Мейсон поднимался первым и рассказывал Катарине о своем последнем приобретении – на прошлой неделе он заказал в лондонской мастерской макет осадного орудия, такого, какое использовали во времена Войны Алой и Белой розы, это, конечно, другое, более раннее, время в английской истории, но орудие на рисунке выглядело очень уж грозно, и если его установить у входа…

– Это так интересно, – произнес позади него голос Катарины, Мейсон непроизвольно замедлил шаг, почувствовал неожиданно, что нога его что-то задела, а потом услышал сдавленный вскрик, обернулся и, Господи, успел только увидеть, как девушка, то ли споткнувшись, то ли неудачно поставив ногу на ступеньку, наклоняется назад – все больше и больше, размахивает руками, и ничего уже невозможно сделать, только смотреть, как она падает, падает, со ступеньки на ступеньку, не человек, а тряпичная кукла…

– Коллинз! – закричал Мейсон. – Звони в «скорую»!

Может, это и не он кричал?
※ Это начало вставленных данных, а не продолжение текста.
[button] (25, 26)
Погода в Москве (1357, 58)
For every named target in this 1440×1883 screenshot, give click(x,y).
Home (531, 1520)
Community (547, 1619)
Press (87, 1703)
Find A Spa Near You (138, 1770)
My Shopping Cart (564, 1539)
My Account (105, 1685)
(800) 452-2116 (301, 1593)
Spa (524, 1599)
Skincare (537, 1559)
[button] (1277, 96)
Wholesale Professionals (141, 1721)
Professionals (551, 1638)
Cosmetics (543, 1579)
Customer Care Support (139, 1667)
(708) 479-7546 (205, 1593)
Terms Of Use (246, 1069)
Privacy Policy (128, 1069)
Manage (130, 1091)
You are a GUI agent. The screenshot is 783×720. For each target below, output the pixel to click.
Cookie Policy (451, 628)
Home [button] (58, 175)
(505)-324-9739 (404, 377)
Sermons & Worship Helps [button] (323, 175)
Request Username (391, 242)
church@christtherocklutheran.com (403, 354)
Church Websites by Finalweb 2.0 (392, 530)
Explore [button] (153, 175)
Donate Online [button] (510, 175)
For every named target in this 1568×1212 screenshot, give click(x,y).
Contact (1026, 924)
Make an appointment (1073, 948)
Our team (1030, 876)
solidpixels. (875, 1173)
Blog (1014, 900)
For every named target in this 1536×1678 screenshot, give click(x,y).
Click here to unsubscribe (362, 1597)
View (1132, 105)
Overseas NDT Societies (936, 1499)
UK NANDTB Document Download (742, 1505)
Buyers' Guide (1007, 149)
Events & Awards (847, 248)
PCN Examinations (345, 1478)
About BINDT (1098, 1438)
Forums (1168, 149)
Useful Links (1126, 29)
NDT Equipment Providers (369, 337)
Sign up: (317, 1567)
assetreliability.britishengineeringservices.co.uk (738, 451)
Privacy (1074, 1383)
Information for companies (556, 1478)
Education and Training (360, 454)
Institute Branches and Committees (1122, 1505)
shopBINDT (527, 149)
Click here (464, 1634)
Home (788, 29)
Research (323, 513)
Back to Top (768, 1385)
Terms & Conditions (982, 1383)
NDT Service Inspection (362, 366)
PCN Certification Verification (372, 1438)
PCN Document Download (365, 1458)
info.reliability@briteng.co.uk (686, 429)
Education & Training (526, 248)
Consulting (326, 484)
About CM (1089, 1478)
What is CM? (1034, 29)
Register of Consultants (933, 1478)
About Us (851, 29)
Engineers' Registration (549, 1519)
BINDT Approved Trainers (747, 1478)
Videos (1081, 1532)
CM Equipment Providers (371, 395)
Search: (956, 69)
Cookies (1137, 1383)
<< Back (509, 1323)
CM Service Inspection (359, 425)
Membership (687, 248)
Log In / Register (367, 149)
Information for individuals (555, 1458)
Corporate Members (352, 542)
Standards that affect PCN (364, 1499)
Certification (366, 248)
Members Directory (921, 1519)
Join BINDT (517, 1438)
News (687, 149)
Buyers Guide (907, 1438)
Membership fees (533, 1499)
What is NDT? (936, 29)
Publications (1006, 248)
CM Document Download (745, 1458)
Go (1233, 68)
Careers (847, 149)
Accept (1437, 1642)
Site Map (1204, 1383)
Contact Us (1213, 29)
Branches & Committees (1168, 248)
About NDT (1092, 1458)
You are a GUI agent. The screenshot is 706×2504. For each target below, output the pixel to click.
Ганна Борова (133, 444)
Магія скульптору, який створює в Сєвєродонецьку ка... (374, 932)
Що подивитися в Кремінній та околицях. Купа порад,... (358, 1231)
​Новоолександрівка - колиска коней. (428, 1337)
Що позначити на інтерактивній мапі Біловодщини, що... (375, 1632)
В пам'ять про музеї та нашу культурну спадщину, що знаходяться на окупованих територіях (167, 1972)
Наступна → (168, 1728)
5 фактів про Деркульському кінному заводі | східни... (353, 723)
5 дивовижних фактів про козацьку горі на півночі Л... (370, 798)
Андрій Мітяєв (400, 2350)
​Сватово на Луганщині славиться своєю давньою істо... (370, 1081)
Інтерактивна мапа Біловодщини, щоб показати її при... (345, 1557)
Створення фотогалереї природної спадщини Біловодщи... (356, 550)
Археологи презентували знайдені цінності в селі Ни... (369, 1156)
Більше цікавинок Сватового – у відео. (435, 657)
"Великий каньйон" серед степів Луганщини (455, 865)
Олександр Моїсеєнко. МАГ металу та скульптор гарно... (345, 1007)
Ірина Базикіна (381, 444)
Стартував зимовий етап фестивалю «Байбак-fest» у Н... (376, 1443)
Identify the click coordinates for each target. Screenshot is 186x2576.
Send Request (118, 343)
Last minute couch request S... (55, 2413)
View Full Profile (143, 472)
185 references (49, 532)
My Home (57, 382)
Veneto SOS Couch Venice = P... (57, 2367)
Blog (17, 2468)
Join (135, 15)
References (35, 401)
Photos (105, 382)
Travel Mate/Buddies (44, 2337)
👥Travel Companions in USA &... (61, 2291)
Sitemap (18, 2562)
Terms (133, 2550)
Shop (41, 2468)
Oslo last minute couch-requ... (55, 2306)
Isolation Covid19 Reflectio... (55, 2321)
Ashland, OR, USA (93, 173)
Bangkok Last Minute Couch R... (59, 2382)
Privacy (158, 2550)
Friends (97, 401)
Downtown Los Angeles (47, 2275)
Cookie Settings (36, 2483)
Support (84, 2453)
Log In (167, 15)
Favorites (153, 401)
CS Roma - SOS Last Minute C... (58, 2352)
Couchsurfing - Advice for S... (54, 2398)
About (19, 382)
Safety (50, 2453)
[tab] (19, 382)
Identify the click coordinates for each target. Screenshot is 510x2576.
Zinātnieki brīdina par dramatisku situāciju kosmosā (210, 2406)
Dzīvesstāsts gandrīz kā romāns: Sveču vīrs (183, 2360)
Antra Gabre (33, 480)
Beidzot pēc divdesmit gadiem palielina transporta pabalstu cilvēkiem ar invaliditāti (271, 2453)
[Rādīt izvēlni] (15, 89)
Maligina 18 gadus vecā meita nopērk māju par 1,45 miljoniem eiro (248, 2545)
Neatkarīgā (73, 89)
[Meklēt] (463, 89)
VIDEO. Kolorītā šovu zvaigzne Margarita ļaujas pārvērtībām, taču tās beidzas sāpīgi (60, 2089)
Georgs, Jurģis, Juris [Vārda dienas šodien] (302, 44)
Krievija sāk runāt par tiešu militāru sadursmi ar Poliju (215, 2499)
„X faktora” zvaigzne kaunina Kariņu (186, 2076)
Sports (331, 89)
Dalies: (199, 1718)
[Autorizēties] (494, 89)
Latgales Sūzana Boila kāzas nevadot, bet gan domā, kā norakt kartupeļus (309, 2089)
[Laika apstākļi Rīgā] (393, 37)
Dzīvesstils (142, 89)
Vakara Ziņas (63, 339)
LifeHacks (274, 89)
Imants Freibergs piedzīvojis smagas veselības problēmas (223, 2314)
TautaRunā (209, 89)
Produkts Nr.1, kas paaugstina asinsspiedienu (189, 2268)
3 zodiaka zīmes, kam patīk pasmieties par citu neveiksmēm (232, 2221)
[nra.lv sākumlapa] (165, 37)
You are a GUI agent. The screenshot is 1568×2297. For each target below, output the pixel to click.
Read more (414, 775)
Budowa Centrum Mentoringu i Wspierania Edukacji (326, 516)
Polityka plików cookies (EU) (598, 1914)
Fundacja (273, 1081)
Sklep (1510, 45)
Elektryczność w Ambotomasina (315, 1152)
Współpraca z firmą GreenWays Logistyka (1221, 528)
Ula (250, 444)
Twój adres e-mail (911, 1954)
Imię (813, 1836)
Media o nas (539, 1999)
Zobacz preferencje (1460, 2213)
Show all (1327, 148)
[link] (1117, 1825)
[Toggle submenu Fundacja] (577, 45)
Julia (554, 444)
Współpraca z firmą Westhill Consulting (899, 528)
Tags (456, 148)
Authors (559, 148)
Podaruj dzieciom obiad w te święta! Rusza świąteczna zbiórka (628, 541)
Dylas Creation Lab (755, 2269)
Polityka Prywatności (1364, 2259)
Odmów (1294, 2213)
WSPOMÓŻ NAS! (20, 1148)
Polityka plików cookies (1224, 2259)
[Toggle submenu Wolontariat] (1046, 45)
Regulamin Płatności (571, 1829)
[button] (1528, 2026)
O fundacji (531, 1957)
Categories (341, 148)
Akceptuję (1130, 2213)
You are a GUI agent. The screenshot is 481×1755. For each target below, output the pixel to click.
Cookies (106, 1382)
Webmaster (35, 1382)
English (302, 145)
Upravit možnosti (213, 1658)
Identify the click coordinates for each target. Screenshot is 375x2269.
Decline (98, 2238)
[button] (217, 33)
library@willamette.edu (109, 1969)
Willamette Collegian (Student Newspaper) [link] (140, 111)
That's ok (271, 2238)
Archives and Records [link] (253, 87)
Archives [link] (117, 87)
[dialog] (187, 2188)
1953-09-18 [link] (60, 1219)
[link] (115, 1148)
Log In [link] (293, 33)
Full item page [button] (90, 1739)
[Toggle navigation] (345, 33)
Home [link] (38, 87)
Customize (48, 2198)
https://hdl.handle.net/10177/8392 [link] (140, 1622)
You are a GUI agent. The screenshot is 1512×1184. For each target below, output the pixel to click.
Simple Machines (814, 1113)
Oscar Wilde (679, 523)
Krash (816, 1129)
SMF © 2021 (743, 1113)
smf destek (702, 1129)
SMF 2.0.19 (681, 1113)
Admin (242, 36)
Голос свой, во всяком случае, он слышал будто со стороны, а видел только смертельно побледневшее лицо Катарины, ее широко раскрытые безжизненные глаза, ее нелепо подвернутую руку, кровь на щеке, там, где родинка…

Кэтти, Господи…

В этот момент, стоя на коленях и не решаясь даже дотронуться до лежавшего перед ним тела, он все наконец понял. Все. От начала до конца.